=== Section Start ===

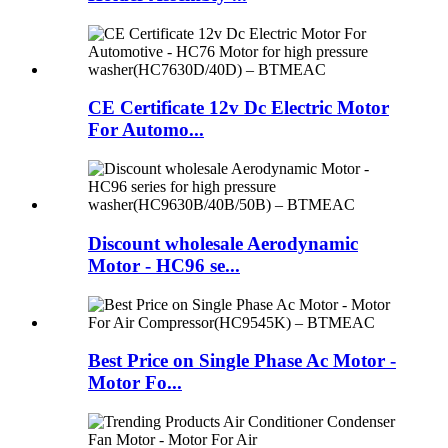
CE Certificate 12v Dc Electric Motor
For Automo...
Discount wholesale Aerodynamic
Motor - HC96 se...
Best Price on Single Phase Ac Motor -
Motor Fo...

=== Section End ===

* **PROBLEM DETAILS**: Your task is to copy each line from the material above that includes the word "Motor".

* **RESULT OF THE EXERCISE**:
CE Certificate 12v Dc Electric Motor
Motor - HC96 se...
Best Price on Single Phase Ac Motor -
Motor Fo...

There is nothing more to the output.